Critical craft studies (see Warren Wilson College MA in Critical Craft Studies https://www.warren-wilson.edu/programs/ma-in-craft/ )
Currently, there are important conversations relating to the lack of diversity within the glass field. Are there ways our SIG members’ libraries can help?: https://www.glassart.org/wp-content/uploads/2020/06/Important_Message_GASnews_Spring_2020_FINAL.pdf
Diversity and making space for underrepresented voices is a hot topic in the field of craft lately. Conversations around this topic have been front and center of recent programs at the American Craft Council. See the Preview Party conversation for San Francisco Bay Area Craft Week, which included a conversation between Nate Watson (author of the above open letter to the Glass Art Society) and Gyongy Laky. See also the American Craft Forum: Craft Thinking Part 2 on the American Craft Council website. This conversation with members of the craft field centers around craft as a social practice art form, advocating for underrepresented voices and equity. Part 2: (Re)centering craft in our Social Lives.

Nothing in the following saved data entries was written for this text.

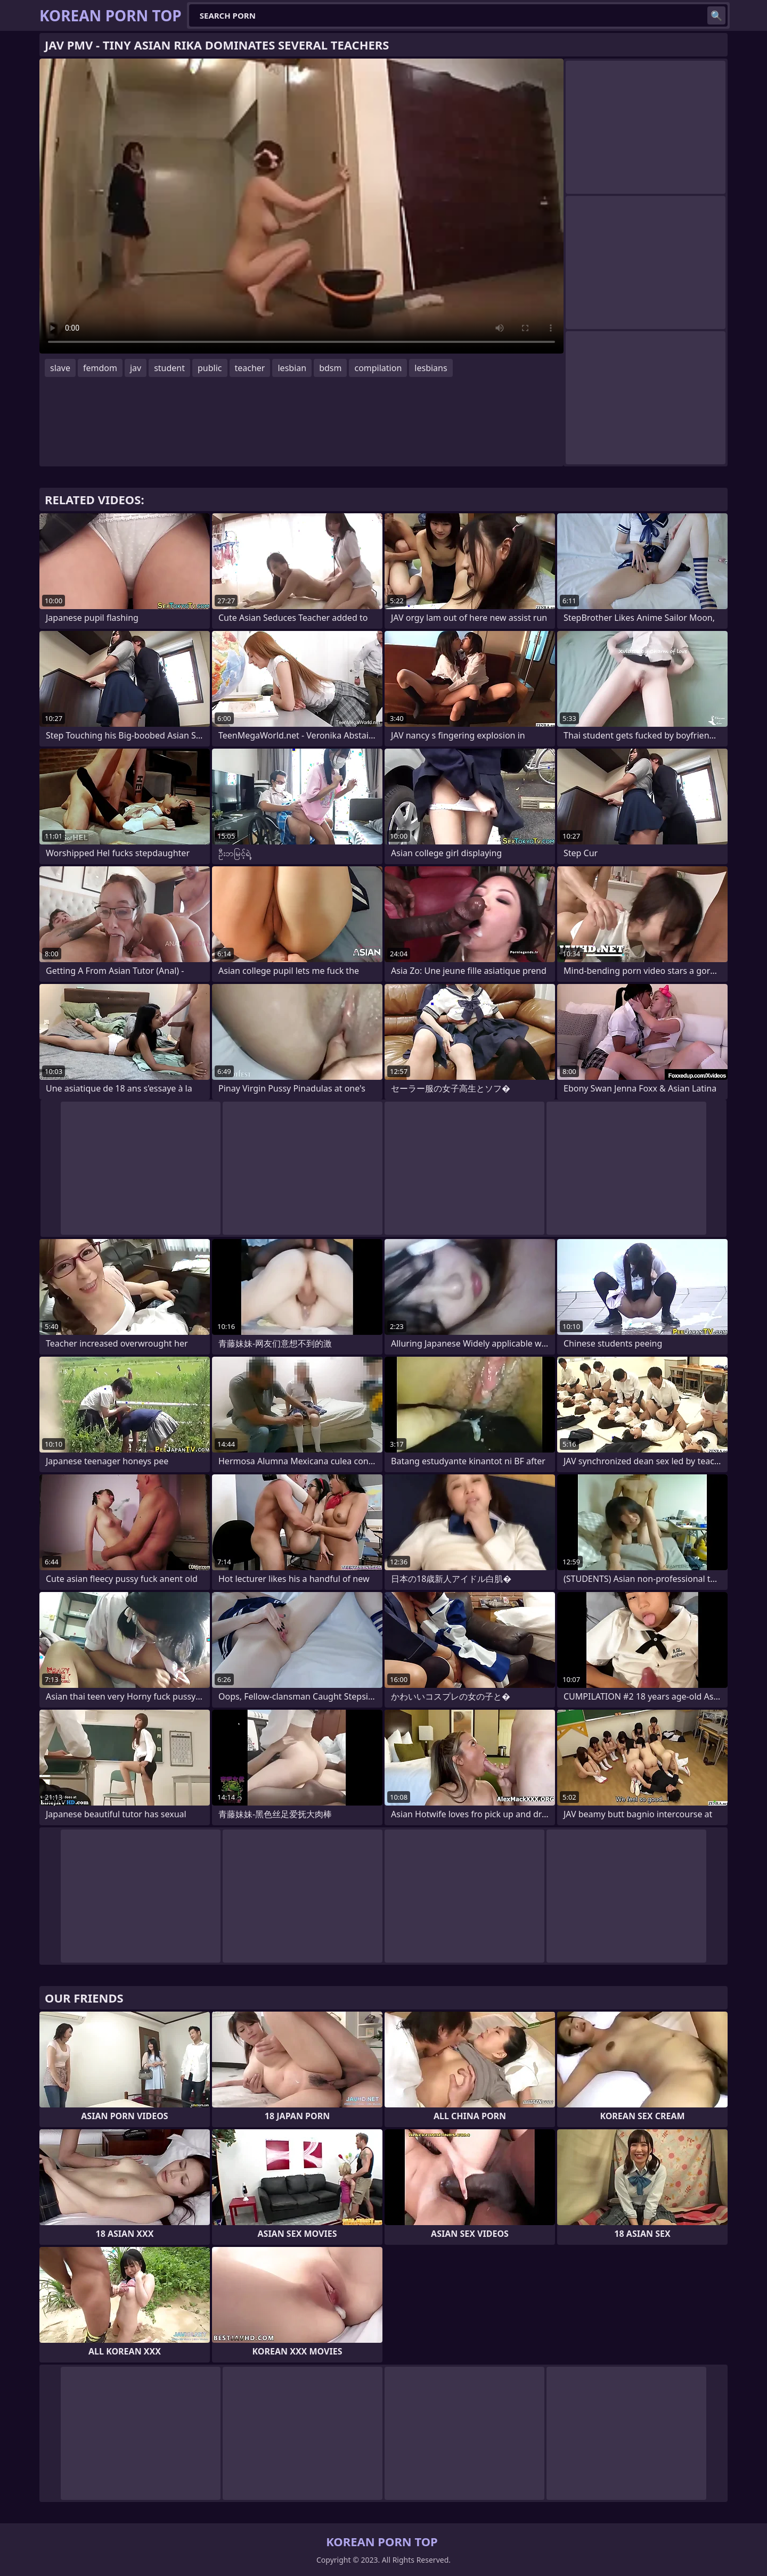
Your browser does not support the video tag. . (301, 206)
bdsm (330, 368)
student (169, 368)
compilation (378, 368)
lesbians (430, 368)
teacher (250, 368)
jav (135, 368)
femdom (100, 368)
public (210, 368)
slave (60, 368)
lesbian (292, 368)
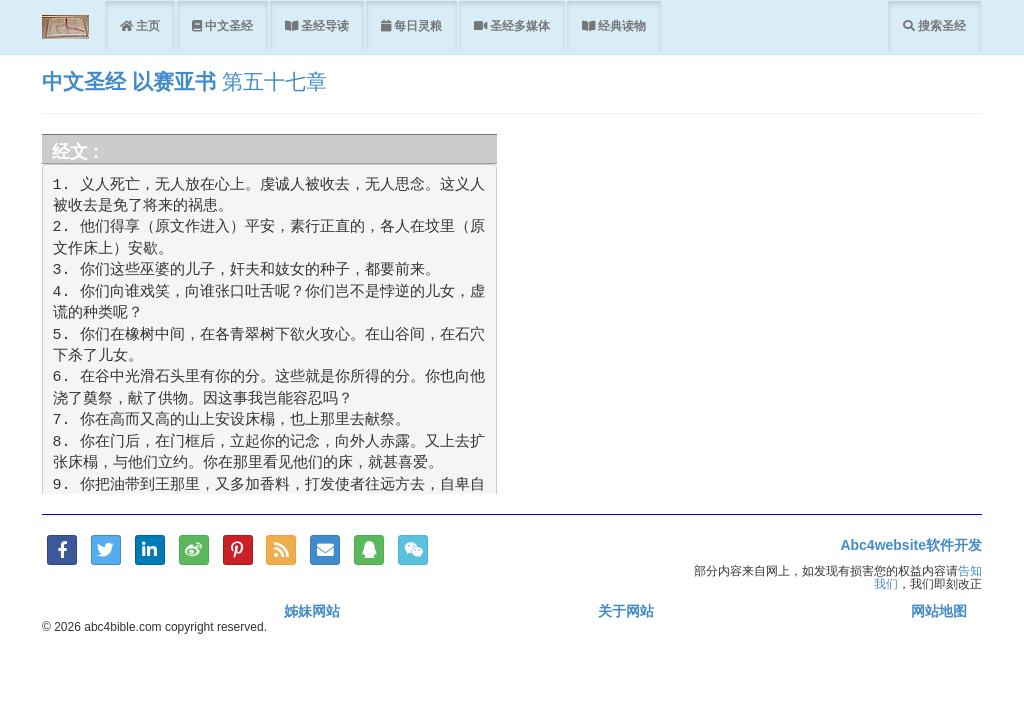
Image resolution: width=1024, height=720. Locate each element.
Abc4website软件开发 (911, 545)
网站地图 (939, 611)
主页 (146, 25)
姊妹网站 (312, 611)
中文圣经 (227, 25)
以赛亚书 (174, 81)
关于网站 (626, 611)
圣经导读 (323, 25)
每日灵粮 (416, 25)
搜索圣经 (940, 25)
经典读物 (620, 25)
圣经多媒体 (518, 25)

How have the members of your SIG been contributing to their field of practice or study in that area?
See mention above of Joan Benedetti’s research efforts in identifying craft history curricula. The hope is to publish in some way a resource list online that would be helpful for those interested in the study of the history of decorative arts.
As you look ahead, what are your goals, vision, or dreams for your SIG for the next year?
We would like to see the SIG meet more often than the annual meeting at the national conference, and I think using an online platform will make that possible. Providing some resources for the SIG that illuminate underrepresented narratives in the decorative arts is essential at this time. I would like to see members look at all projects with a critical eye toward advancing diverse collections, resources and services. And I hope to see increased interest in the SIG, with more young professionals taking an active role.